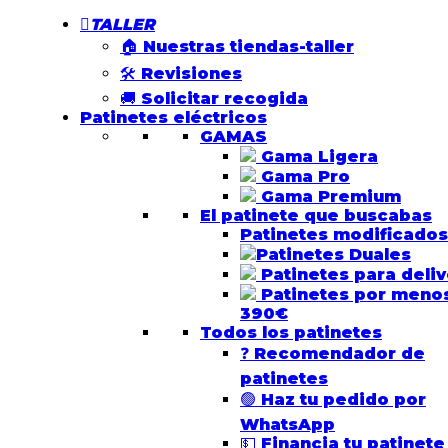
TALLER
🏠 Nuestras tiendas-taller
🛠️ Revisiones
🚚 Solicitar recogida
Patinetes eléctricos
GAMAS
Gama Ligera
Gama Pro
Gama Premium
El patinete que buscabas
Patinetes modificados
Patinetes Duales
Patinetes para deliv
Patinetes por meno
390€
Todos los patinetes
❓ Recomendador de
patinetes
🟢 Haz tu pedido por
WhatsApp
💵 Financia tu patinete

What needs to be done :: Would you restate the records above word for word and exclude the pictures?

Answer to this exercise ::
TALLER
🏠 Nuestras tiendas-taller
🛠️ Revisiones
🚚 Solicitar recogida
Patinetes eléctricos
GAMAS
Gama Ligera
Gama Pro
Gama Premium
El patinete que buscabas
Patinetes modificados
Patinetes Duales
Patinetes para deliv
Patinetes por meno
390€
Todos los patinetes
❓ Recomendador de
patinetes
🟢 Haz tu pedido por
WhatsApp
💵 Financia tu patinete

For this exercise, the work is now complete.